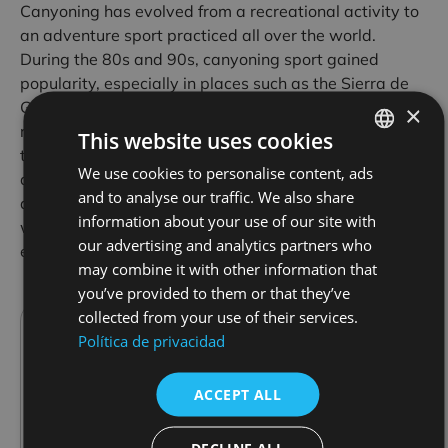
Canyoning has evolved from a recreational activity to
an adventure sport practiced all over the world.
During the 80s and 90s, canyoning sport gained
popularity, especially in places such as the Sierra de
Guara, where pioneers established the first modern
×
routes. This sport combines climbing and swimming
This website uses cookies
techniques, adapted to the particularities of canyons
We use cookies to personalise content, ads
SPANISH
and rivers, making it a demanding but accessible
and to analyse our traffic. We also share
activity for different levels of experience. In Avalancha
FRENCH
information about your use of our site with
we can guide you through its ravines, book your
ENGLISH
our advertising and analytics partners who
experience:
may combine it with other information that
Reservation
you’ve provided to them or that they’ve
collected from your use of their services.
Avalancha
Política de privacidad
Avalancha started more than 30 years ago in
Alquézar, offering canyoning in the Sierra de
ACCEPT ALL
Guara. It grew along with the popularity of
the area, now considered one of the best
places for this sport in Europe. For 25 years
DECLINE ALL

━━━

▶ _ABOUT THIS TASK_:
Your answer should hold every line of the entries that contains the string "popularity".

▶ _OUTPUT_:
popularity, especially in places such as the Sierra de
Guara. It grew along with the popularity of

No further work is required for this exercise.